You’ll notice that the type class TestExecutionRowLikeType takes some generic T which must define functions that return the column values. We then simply need to define these functions in an implicit object. This provides implicit evidence that TestExecutionRow is TestExecutionRowLikeType. As a result, when given some object of TestExecutionRowLikeType, we can use implicitly to access the relevant columns. Of course, this is rather unwieldy, so we provide another implicit conversion that converts from the type class to the case class. Keep in mind that all this boilerplate is generated using the Slick code generator.

It’s important to note that the context bounds are actually syntactic sugar for implicit parameters:

1
2
3
4
5
// This function expands to
def writeTestExecutionQuery[T: TestExecutionRowLikeType](row: T): DBIO[TestExecutionRowLike]
  
// This function
def writeTestExecutionQuery[T](row: T)(implicit ev: TestExecutionRowLikeType[T]): DBIO[TestExecutionRowLike]
When you call this function, Scala will look for implicit evidence that satisfies TestExecutionRowLikeType[T]. Consequently, this means that our implicit objects (e.g. TestExecutionRowTypeClassObject) need to be in scope. In general, these will be in scope as long as you import Tables.RowTypeClasses._ or TablesLike.RowTypeClasses._. We’ve included a helpful ImplicitNotFound message that will be printed at compile time if Scala cannot find the correct implicit, such as:

Could not find an implicit value for evidence of type class TestExecutionRowLikeType[TestExecutionRow].
You might pass an (implicit ev: TestExecutionRowLikeType[TestExecutionRow]) parameter to your method or import Tables.RowTypeClasses._

The best part is that all of these type classes and implicit objects can be generated automatically with Slick’s source code generator! Hurrah! We may have lost many battles, but we have won the war! In addition, we never have to lie to the compiler with asInstanceOf, which is keeping with our Workday core value of integrity :)

To truly understand what’s happening with type classes, I highly recommend reading this series of blog posts by Aakash N S:

An Aside about Identifiers

Several of our queries look up rows based on some set of primary keys. In our augmented internal schema, this is usually the methodSignature and the confidenceLevel or the idTestDefinition and the confidenceLevel. In our open-source package, however, there is no confidenceLevel, and rows are identified by either the methodSignature or the confidenceLevel. In order to define a common abstract function that these queries can implement, we need to combine these parameters and create functions that read from an Identifier (similar to a composite key).

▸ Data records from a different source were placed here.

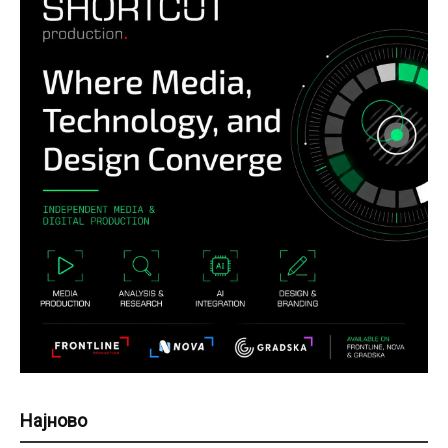
Најново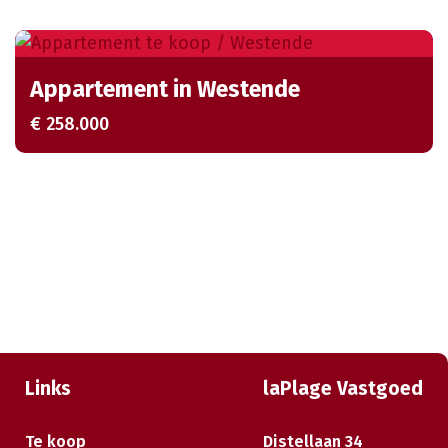
Appartement in Westende
€ 258.000
Links
laPlage Vastgoed
Te koop
Distellaan 34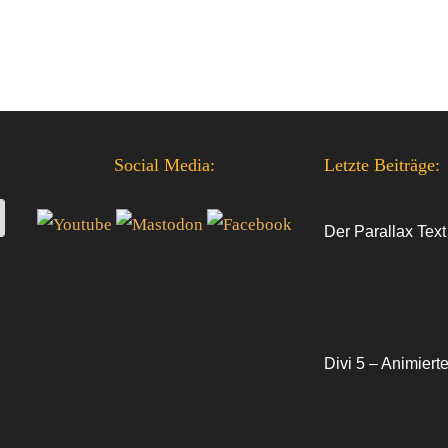
Social Media:
Letzte Beiträge:
Der Parallax Text
Divi 5 – Animiert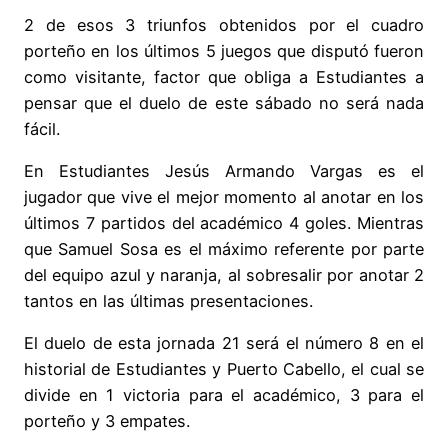
2 de esos 3 triunfos obtenidos por el cuadro
porteño en los últimos 5 juegos que disputó fueron
como visitante, factor que obliga a Estudiantes a
pensar que el duelo de este sábado no será nada
fácil.
En Estudiantes Jesús Armando Vargas es el
jugador que vive el mejor momento al anotar en los
últimos 7 partidos del académico 4 goles. Mientras
que Samuel Sosa es el máximo referente por parte
del equipo azul y naranja, al sobresalir por anotar 2
tantos en las últimas presentaciones.
El duelo de esta jornada 21 será el número 8 en el
historial de Estudiantes y Puerto Cabello, el cual se
divide en 1 victoria para el académico, 3 para el
porteño y 3 empates.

We also achieved this with type classes.

1
2
3
4
trait IdentifierType[T] {
  def methodSignature(identifier: T): String
  def idTestDefinition(identifier: T): Int
}

We then define a CoreIdentifier which implements this type class and an InternalIdentifier which includes the additional confidenceLevel field. The handling of the Identifiers is similar to how we handle the different Row type classes, where the augmented internal implementations match on the IdentifierType.

Summary

If you have a unique use case, it is possible to use WARP with a customized schema, however a simpler approach is using tags for recording additional metadata.

  1. Traits and type classes are autogenerated into model.TablesLike.scala
  2. Table classes, case classes, and implicit type class objects are autogenerated into model.Tables.scala
  3. Use the TablesLike and Tables objects defined in com.workday.warp.persistence to access the generated traits
  4. Mix in some form of PersistenceAware and use the provided this.persistenceUtils in order to access the persistence functions
  5. Make sure you import the correct Tables._. Also don’t forget Tables.RowClassTypes._ to bring the implicit objects in scope

This tweet by Aakash N S essentially summarizes the main lesson learned from this endeavor:

As a rule of thumb, the answer to every question of the form “Can I do XYZ in #Scala?” is “Yeah, totally man! Just use implicits.”